EXERCISE REQUIREMENTS » What lines below mention the word "with"? Copy each one.

Page-level text extractions »

- - -

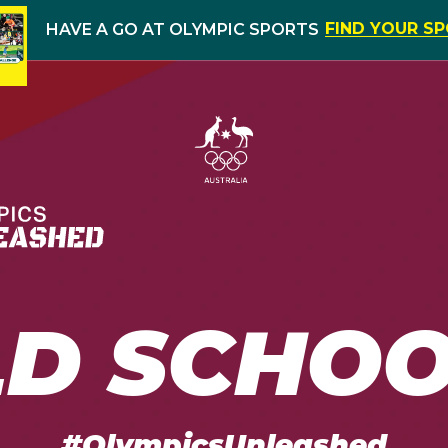
FIND YOUR S
HAVE A GO AT OLYMPIC SPORTS
LD SCHOO
#OlympicsUnleashed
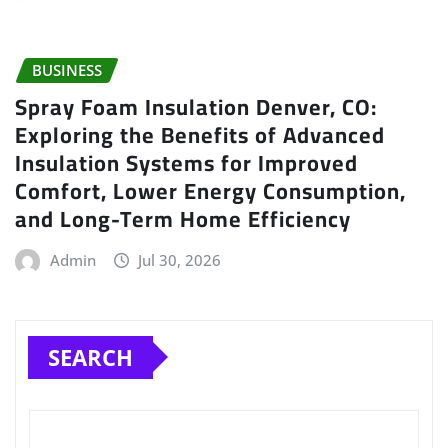
BUSINESS
Spray Foam Insulation Denver, CO:
Exploring the Benefits of Advanced
Insulation Systems for Improved
Comfort, Lower Energy Consumption,
and Long-Term Home Efficiency
Admin
Jul 30, 2026
SEARCH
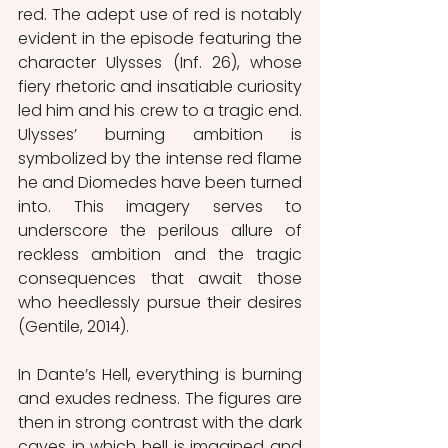
red. The adept use of red is notably 
evident in the episode featuring the 
character Ulysses (Inf. 26), whose 
fiery rhetoric and insatiable curiosity 
led him and his crew to a tragic end. 
Ulysses’ burning ambition is 
symbolized by the intense red flame 
he and Diomedes have been turned 
into. This imagery serves to 
underscore the perilous allure of 
reckless ambition and the tragic 
consequences that await those 
who heedlessly pursue their desires 
(Gentile, 2014).
In Dante’s Hell, everything is burning 
and exudes redness. The figures are 
then in strong contrast with the dark 
caves in which hell is imagined and 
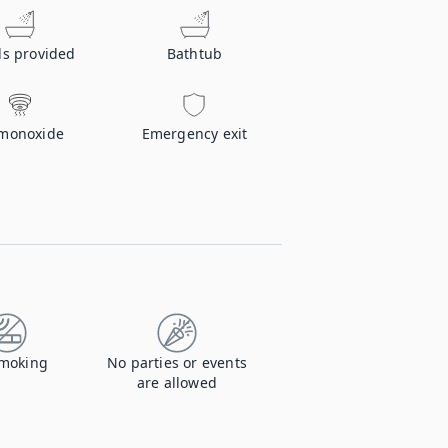
ls provided
Bathtub
monoxide
Emergency exit
moking
No parties or events
are allowed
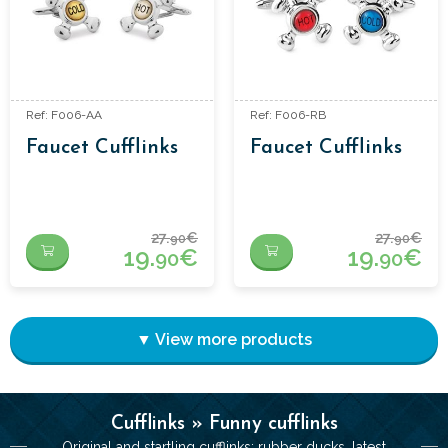
Ref: F006-AA
Ref: F006-RB
Faucet Cufflinks
Faucet Cufflinks
27.
€
27.
€
90
90
19.
€
19.
€
90
90
▼ View more products
Cufflinks » Funny cufflinks
Original and startling cufflinks: rubber ducks, latest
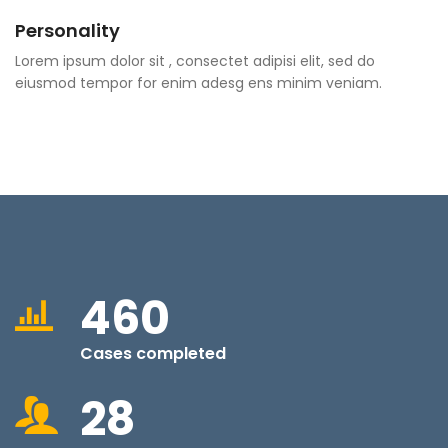
Personality
Lorem ipsum dolor sit , consectet adipisi elit, sed do
eiusmod tempor for enim adesg ens minim veniam.
460
Cases completed
28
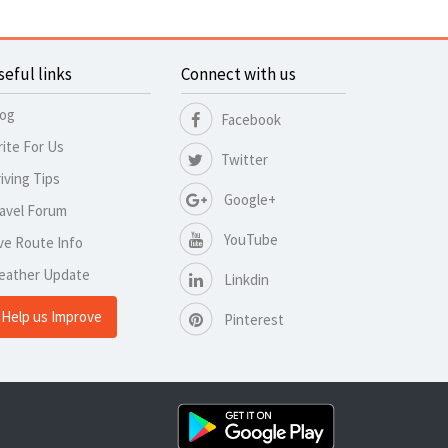
seful links
Connect with us
log
Facebook
ite For Us
Twitter
iving Tips
Google+
avel Forum
YouTube
ve Route Info
eather Update
Linkdin
Help us Improve
Pinterest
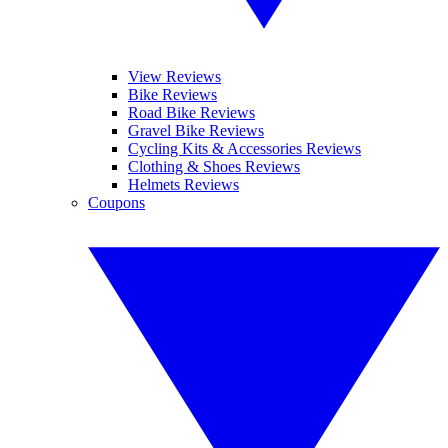
View Reviews
Bike Reviews
Road Bike Reviews
Gravel Bike Reviews
Cycling Kits & Accessories Reviews
Clothing & Shoes Reviews
Helmets Reviews
Coupons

- - -

OUTPUT BELOW »
then in strong contrast with the dark 
Connect with us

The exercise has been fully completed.